[[ Material provided, beginning ]]

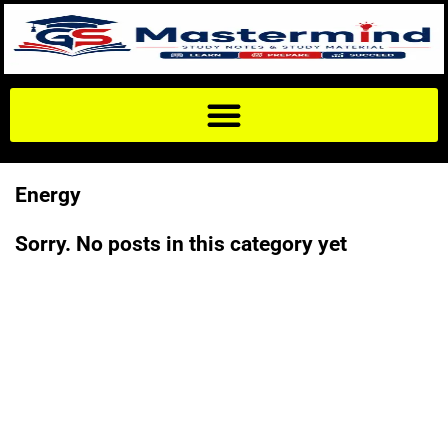
Energy
Sorry. No posts in this category yet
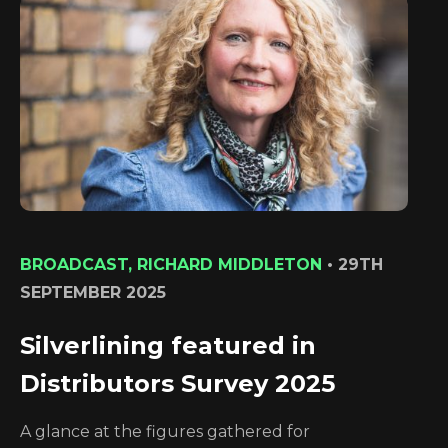
BROADCAST, RICHARD MIDDLETON
•
29TH
SEPTEMBER 2025
Silverlining featured in
Distributors Survey 2025
A glance at the figures gathered for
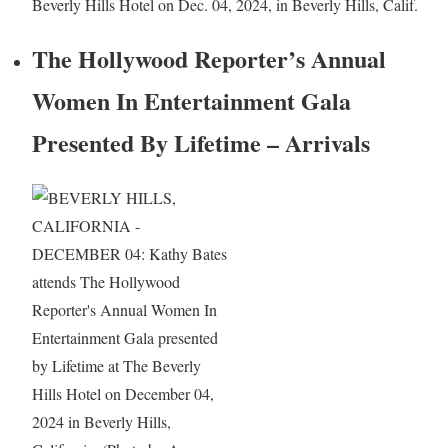
Beverly Hills Hotel on Dec. 04, 2024, in Beverly Hills, Calif.
The Hollywood Reporter’s Annual
Women In Entertainment Gala
Presented By Lifetime – Arrivals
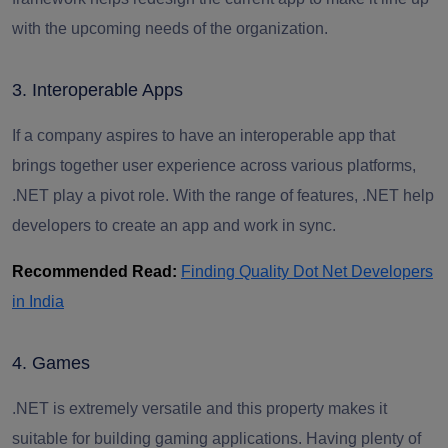
with the upcoming needs of the organization.
3. Interoperable Apps
If a company aspires to have an interoperable app that
brings together user experience across various platforms,
.NET play a pivot role. With the range of features, .NET help
developers to create an app and work in sync.
Recommended Read:
Finding Quality Dot Net Developers
in India
4. Games
.NET is extremely versatile and this property makes it
suitable for building gaming applications. Having plenty of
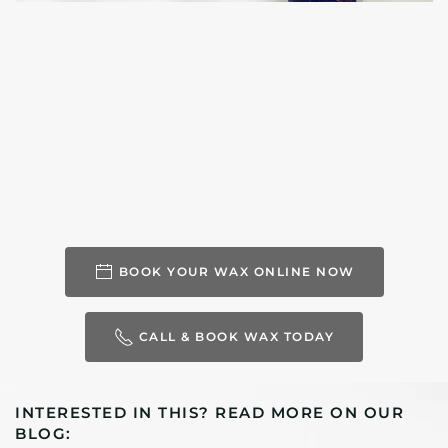
BOOK YOUR WAX ONLINE NOW
CALL & BOOK WAX TODAY
INTERESTED IN THIS? READ MORE ON OUR
BLOG:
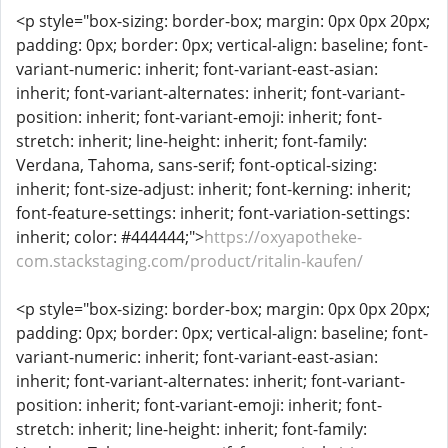
<p style="box-sizing: border-box; margin: 0px 0px 20px;
padding: 0px; border: 0px; vertical-align: baseline; font-
variant-numeric: inherit; font-variant-east-asian:
inherit; font-variant-alternates: inherit; font-variant-
position: inherit; font-variant-emoji: inherit; font-
stretch: inherit; line-height: inherit; font-family:
Verdana, Tahoma, sans-serif; font-optical-sizing:
inherit; font-size-adjust: inherit; font-kerning: inherit;
font-feature-settings: inherit; font-variation-settings:
inherit; color: #444444;">
https://oxyapotheke-
com.stackstaging.com/product/ritalin-kaufen/
<p style="box-sizing: border-box; margin: 0px 0px 20px;
padding: 0px; border: 0px; vertical-align: baseline; font-
variant-numeric: inherit; font-variant-east-asian:
inherit; font-variant-alternates: inherit; font-variant-
position: inherit; font-variant-emoji: inherit; font-
stretch: inherit; line-height: inherit; font-family:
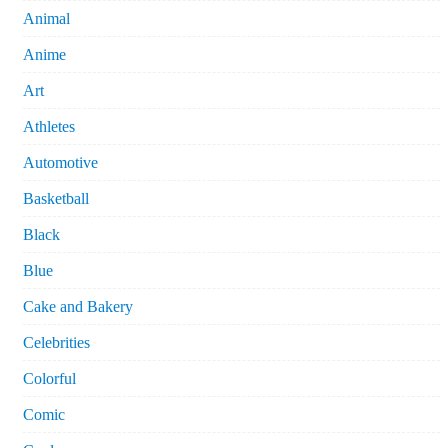
Animal
Anime
Art
Athletes
Automotive
Basketball
Black
Blue
Cake and Bakery
Celebrities
Colorful
Comic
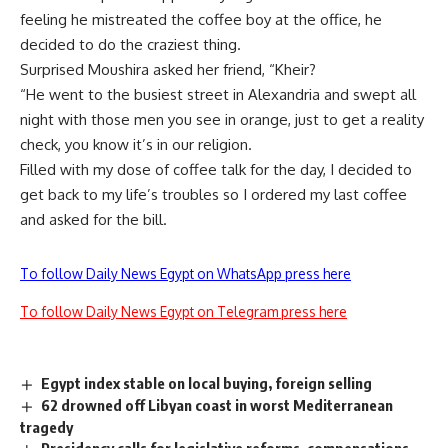
feeling he mistreated the coffee boy at the office, he
decided to do the craziest thing.
Surprised Moushira asked her friend, “Kheir?
“He went to the busiest street in Alexandria and swept all
night with those men you see in orange, just to get a reality
check, you know it’s in our religion.
Filled with my dose of coffee talk for the day, I decided to
get back to my life’s troubles so I ordered my last coffee
and asked for the bill.
To follow Daily News Egypt on WhatsApp press here
To follow Daily News Egypt on Telegram press here
Egypt index stable on local buying, foreign selling
62 drowned off Libyan coast in worst Mediterranean
tragedy
Presidency calls for legislative reforms, compensations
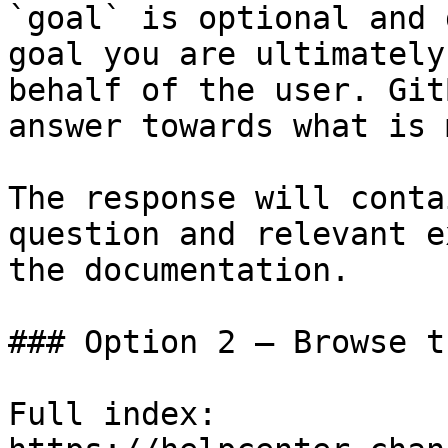
`goal` is optional and 
goal you are ultimately
behalf of the user. Git
answer towards what is 
The response will conta
question and relevant e
the documentation.

### Option 2 — Browse t
Full index: 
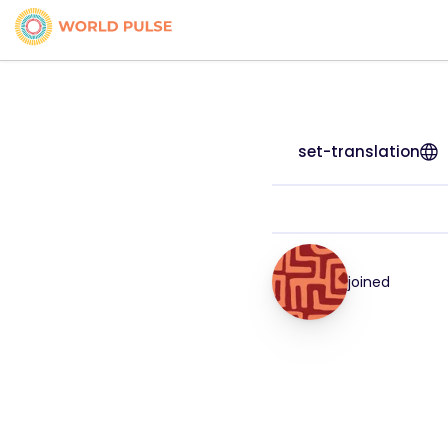
set-translation
joined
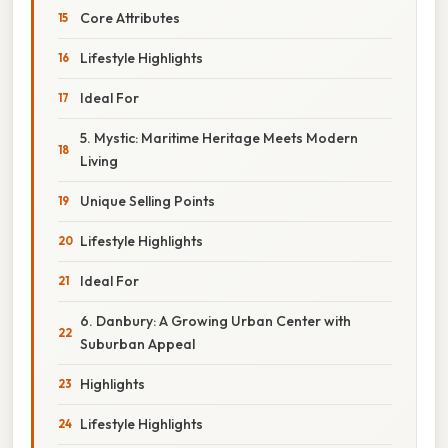
Core Attributes
Lifestyle Highlights
Ideal For
5. Mystic: Maritime Heritage Meets Modern
Living
Unique Selling Points
Lifestyle Highlights
Ideal For
6. Danbury: A Growing Urban Center with
Suburban Appeal
Highlights
Lifestyle Highlights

[[ Material provided, end ]]

### Problem requirements
For the word "follow", find every line in the data that holds it and copy that line.

### Result of the task
To follow Daily News Egypt on WhatsApp press here
To follow Daily News Egypt on Telegram press here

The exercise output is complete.